Upon this assurance, Washington continued his conference with the colonel until it was time to retire to rest. Two humble beds were spread, side by side, in the tent, and the officers laid themselves down, while Primus seemed to be busy with duties that required his attention before he himself could sleep. He worked, or appeared to work, until the breathing of the prostrate gentlemen satisfied him that they were sleeping; and then, seating himself on a box or stool, he leaned his head on his hands to obtain such repose as so inconvenient a position would allow. In the middle of the night Washington awoke. He looked about, and descried the negro as he sat. He gazed at him awhile, and then spoke.

“Primus!” said he, calling; “Primus!”

Primus started up and rubbed his eyes. “What, general?” said he.

Washington rose up in his bed. “Primus,” said he, ”what did you mean by saying that you had straw and blankets enough? Here you have given up your blanket and straw to me, that I may sleep comfortably, while you are obliged to sit through the night.”

“It’s nothing, general,” said Primus. “It’s nothing. I’m well enough. Don’t trouble yourself about me, general, but go to sleep again. No matter about me. I sleep very good.”

“But it is matter—it is matter,” said Washington, earnestly. “I cannot do it, Primus. If either is to sit up, I will. But I think there is no need of either sitting up. The blanket is wide enough for two. Come and lie down here with me.”

“Oh, no, general!” said Primus, starting, and protesting against the proposition. “No; let me sit here. I’ll do very well on the stool.”

“I say, come and lie down here!” said Washington, authoritatively. “There is room for both, and I insist upon it!”

He threw open the blanket as he spoke, and moved to one side of the straw. Primus professes to have been exceedingly shocked at the idea of lying under the same covering with the commander-in-chief, but his tone was so resolute and determined that he could not hesitate. He prepared himself, therefore, and laid himself down by Washington; and on the same straw, and under the same blanket, the general and the negro servant slept until morning.
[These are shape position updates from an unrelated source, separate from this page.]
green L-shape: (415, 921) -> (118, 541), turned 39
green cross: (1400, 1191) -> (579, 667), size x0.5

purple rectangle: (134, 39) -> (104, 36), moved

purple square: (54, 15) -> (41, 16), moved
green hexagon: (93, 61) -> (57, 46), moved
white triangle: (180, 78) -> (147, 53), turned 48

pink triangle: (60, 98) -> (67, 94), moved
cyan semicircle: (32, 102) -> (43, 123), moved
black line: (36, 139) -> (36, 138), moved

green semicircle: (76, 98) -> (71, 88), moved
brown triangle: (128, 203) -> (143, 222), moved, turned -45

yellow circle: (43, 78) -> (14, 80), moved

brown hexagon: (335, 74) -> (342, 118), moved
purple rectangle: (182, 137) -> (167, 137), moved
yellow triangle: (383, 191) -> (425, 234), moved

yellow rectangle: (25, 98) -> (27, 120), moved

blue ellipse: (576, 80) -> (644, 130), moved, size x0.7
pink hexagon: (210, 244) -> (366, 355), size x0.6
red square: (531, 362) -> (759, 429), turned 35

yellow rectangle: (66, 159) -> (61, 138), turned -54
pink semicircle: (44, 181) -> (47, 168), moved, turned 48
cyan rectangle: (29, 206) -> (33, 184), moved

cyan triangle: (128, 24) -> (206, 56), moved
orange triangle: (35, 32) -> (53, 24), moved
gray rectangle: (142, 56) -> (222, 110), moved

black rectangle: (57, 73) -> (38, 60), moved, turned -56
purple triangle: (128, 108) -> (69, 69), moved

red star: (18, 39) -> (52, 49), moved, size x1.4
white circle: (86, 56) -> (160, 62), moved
I say that this lost incident conveys a high and holy moral. It affords additional evidence, and that of the clearest nature, that the reverential admiration of the American people for their Washington is not misplaced. He acted from that pure and deep-seated principle, that true nobility of character and self-respect, which enabled him to bear himself with lofty dignity in the presence of the proudest, and, at the same time, impelled him to respect the rights and sympathize with the sufferings of the humblest.
Hall did work as a waiter for Pickering toward the end of the war, as he stated in his pension applications. Otherwise, I don’t believe a word of this.

Hall never mentioned such close encounters with Washington in his applications or, so far as I know, anywhere else. As Harrington told the story, it reinforced everything that Sarah Josepha Hale’s ante-bellum magazine readers would want to believe: Washington a “saviour” kind even to blacks rather than a slightly conflicted slaveholder totally invested in formal hierarchy and manners, Hall an obedient servant to his “master” and to Washington rather than a stubborn fighter for his pension and for civil rights in the new republic.

Tonight I’ll speak about how Washington started to think differently about black soldiers and African-Americans in general. But I really don’t think that ever extended to sharing his bed.